De plus, les technologies permettant de réaliser ces transferts ont été fortement améliorées. Alan Gelb et Julia Clark (a) ont notamment montré que les cartes d'identité biométriques ne coûtent plus que quelques dollars l'unité. Les autorités indiennes sont d'ailleurs en train d'en fournir à ses 1,2 milliard de citoyens, et 300 millions d'entre eux les ont déjà reçues. Avec ces cartes, l'argent peut être transféré sous forme électronique, voire par le biais d'un téléphone mobile. Sans surprise, il existe à l'heure actuelle un débat animé en Inde autour du remplacement de subventions mal ciblées et inefficaces par des transferts en espèces.

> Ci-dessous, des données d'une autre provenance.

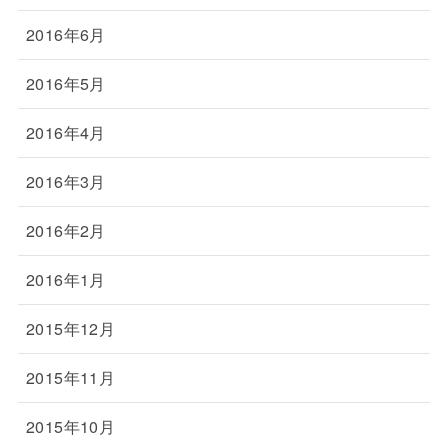
2016年6月
2016年5月
2016年4月
2016年3月
2016年2月
2016年1月
2015年12月
2015年11月
2015年10月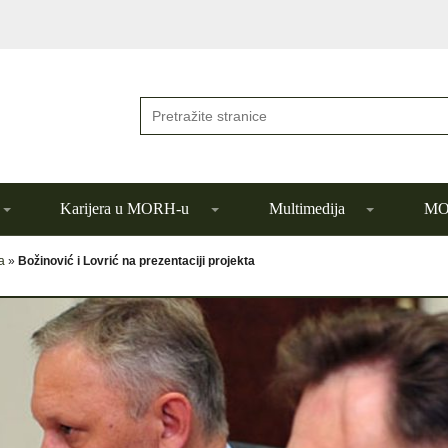
Karijera u MORH-u
Multimedija
MOR
a
»
Božinović i Lovrić na prezentaciji projekta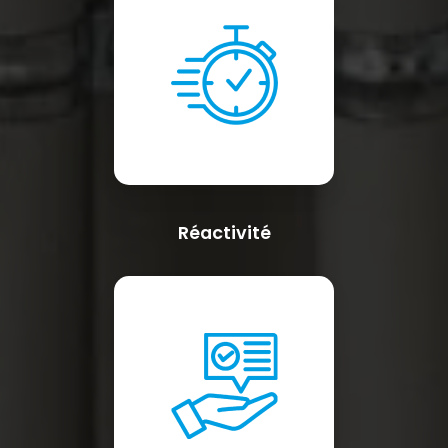
Réactivité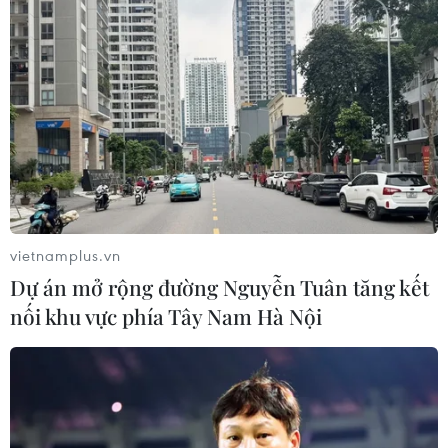
#Đề thi môn Ngữ văn
#Giáo viên
#Nhận định đề
#Sông Hương
#Hoàng Phủ Ngọc Tường
#Trịnh Thu Tuyết
vietnamplus.vn
Dự án mở rộng đường Nguyễn Tuân tăng kết
Theo dõi VietnamPlus
nối khu vực phía Tây Nam Hà Nội
TIN LIÊN QUAN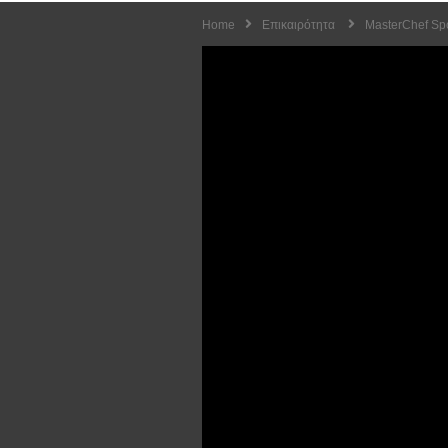
Home
Επικαιρότητα
MasterChef Spo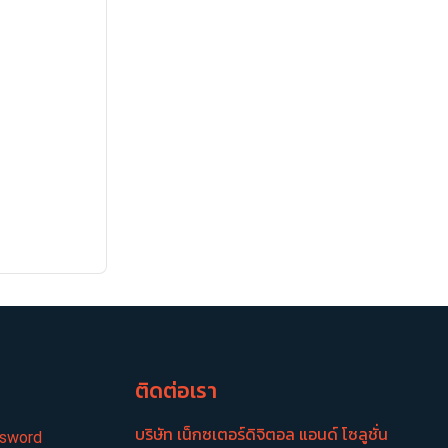
อ
ติดต่อเรา
บริษัท เน็กซเตอร์​ดิจิตอล แอนด์ โซลูชั่น
ssword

Ceux qui s’opposent aux transferts en espèces arguent du fait que les pauvres vont dilapider cet argent en alcool et en tabac au lieu de l'utiliser pour éduquer leurs enfants ou créer leur entreprise. Lorsque j'ai évoqué l’option de ces allocations au Soudan du Sud, on m'a répondu que « les gens allaient utiliser l'argent pour prendre une autre épouse (sic) ». Des arguments que la recherche bat largement en brèche et qui contribuent à négliger un autre aspect important du débat : en remplaçant les traditionnelles dépenses publiques (écoles et cliniques gratuites, etc.) et subventions à l'énergie, à l'eau et à l'alimentation par des transferts en espèces, on rend l'État comptable de ces services. En effet, lorsque celui-ci fournit des biens et des services gratuits ou subventionnés, les pauvres n'ont pas vraiment d'autre choix que de consommer ce qu'on leur donne. Bien souvent, ces biens et services sont de qualité médiocre, quand ils ne sont pas tout simplement inaccessibles. À l'inverse, lorsqu'ils reçoivent de l'argent pour « acheter » ces services, les pauvres peuvent exiger une qualité supérieure, et si le fournisseur ne répond pas à leurs attentes, il ne sera pas payé. Une situation que résume magistralement un fermier de l'Andhra Pradesh (Inde), après que les subventions à l'eau ont été remplacées par une tarification au coût intégral : « Nous ne laisserons plus jamais l'État nous donner de l'eau gratuitement »…
De même, dans les pays riches en ressources naturelles, les revenus du pétrole vont directement des compagnies pétrolières à l'État, sans passer par les citoyens. Il en résulte que les citoyens sont susceptibles de ne pas connaître le montant de ces revenus et, encore pire, de n'avoir aucune motivation à examiner les dépenses de l'État du fait qu'ils ne les considèrent pas comme « leur argent » (alors que c'est indéniablement le cas). Avec les transferts en espèces, les citoyens connaîtront au moins en partie l'ampleur de ces revenus et seront éventuellement davantage motivés à examiner la manière dont ils sont dépensés.
Les critiques visant les transferts en espèces, qui sont généralement issues de hauts fonctionnaires, sont moins liées au risque que l'argent soit gaspillé qu'à la perte de contrôle exclusif des dépenses publiques par l'État. Formulé autrement, les transferts en espèces présentent un fort potentiel pour faire évoluer non seulement les politiques de lutte contre la pauvreté, mais aussi l'équilibre des pouvoirs entre l'État et ses citoyens, en faveur de ces derniers.